Air filters in gasoline engines consist of wire meshes. Modern diesel engines, on the other hand, lack the air due to paper or foam filters. Paper filters are always changed. Wire and foam filters, on the other hand, are cleaned with white spirit and blown out with compressed air.

PISTON AND CYLINDER

To protect these important engine parts from corrosion, the air filter is removed and a protective oil such as WD-40 is sprayed into the intake line or the carburetor while the engine is running. Because the engine should stop running after this, it is advisable to perform this step at the same time as servicing the cooling system.

IGNITION SYSTEM

For winter storage, the ignition cable, distributor and distributor cap are wiped clean and dry and then sprayed inside and out with a contact spray. The latter also applies to the plugs of modern, electronically controlled motors. The replacement of wearing parts is best postponed to winterizing.

CABLES

Visually check the fuel lines for kinks and chafing and for leaks.
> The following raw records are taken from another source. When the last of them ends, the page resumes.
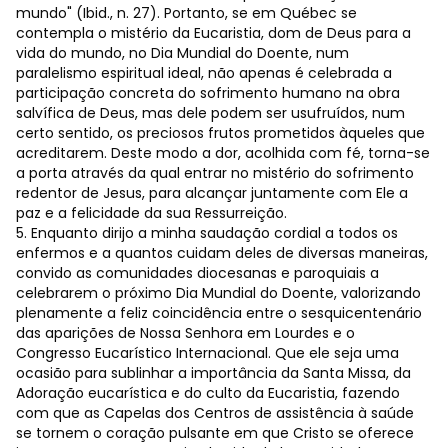
mundo" (Ibid., n. 27). Portanto, se em Québec se
contempla o mistério da Eucaristia, dom de Deus para a
vida do mundo, no Dia Mundial do Doente, num
paralelismo espiritual ideal, não apenas é celebrada a
participação concreta do sofrimento humano na obra
salvífica de Deus, mas dele podem ser usufruídos, num
certo sentido, os preciosos frutos prometidos àqueles que
acreditarem. Deste modo a dor, acolhida com fé, torna-se
a porta através da qual entrar no mistério do sofrimento
redentor de Jesus, para alcançar juntamente com Ele a
paz e a felicidade da sua Ressurreição.
5. Enquanto dirijo a minha saudação cordial a todos os
enfermos e a quantos cuidam deles de diversas maneiras,
convido as comunidades diocesanas e paroquiais a
celebrarem o próximo Dia Mundial do Doente, valorizando
plenamente a feliz coincidência entre o sesquicentenário
das aparições de Nossa Senhora em Lourdes e o
Congresso Eucarístico Internacional. Que ele seja uma
ocasião para sublinhar a importância da Santa Missa, da
Adoração eucarística e do culto da Eucaristia, fazendo
com que as Capelas dos Centros de assistência à saúde
se tornem o coração pulsante em que Cristo se oferece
Clamps and connections must be checked for tight fit and corrosion and tightened if necessary. Be careful not to over-tighten the set screw. Corroded or over-tightened clamps are best replaced with new ones made of stainless steel.

Z-DRIVE

Obviously, work on the sterndrive can only be carried out on land. The used oil is drained into a sufficiently large drip pan and replaced with fresh one. If the drained used oil is white and milky, this means that it contains water, if the color is silvery, this indicates mechanical damage to the sterndrive. Both are cases for a trained mechanic.
The easiest way to add fresh oil is through the drain hole. With an oil tube or a special pump you push it into the gearbox until it comes out of the control opening or the dipstick is between minimum and maximum. Then the screw plugs with new seals are screwed in first at the top and then at the bottom. don’t forget: grease nipples and moving parts of the steering should also be lubricated according to the service manual. Information on the lubrication points and the specific grease can be found in the operating instructions.
Also inspect the bellows, the water intake hose, the electric cables, the power trim cylinder and the hydraulic hoses for damage and wear. A leaky bellows (for example on the drive shaft) can penetrate the drive, which usually leads to major damage.

PROPELLER AND SHAFT

Propeller must be down so that the shaft can be lubricated with waterproof grease. If the propeller is also made of stainless steel, store it in a safe place to prevent possible theft. Have a specialist repair damaged or bent propellers or, even better, replace them. On boats with a shaft system, the play in the stern tube and on the shaft bracket is also checked. Worn out bushings and bearings should be replaced immediately, shaft seals checked and serviced. In the case of the latter, a distinction is made between the old stuffing boxes and the newer shaft seals with slide ring or rubber seal. With conventional stuffing boxes, string, grease or oil and the seat of the clamping nut must be inspected. If you have a water-lubricated radial lip seal, you should check the lips for wear.

DRAIN

Water-cooled exhaust systems in engines with shaft systems usually have water collectors and / or silencers that have to be drained. The drainage screws can be found at the lowest point of the collector or damper. Motors that are installed below the waterline are equipped with a vacuum valve by the shipyards, which should be removed and carefully cleaned.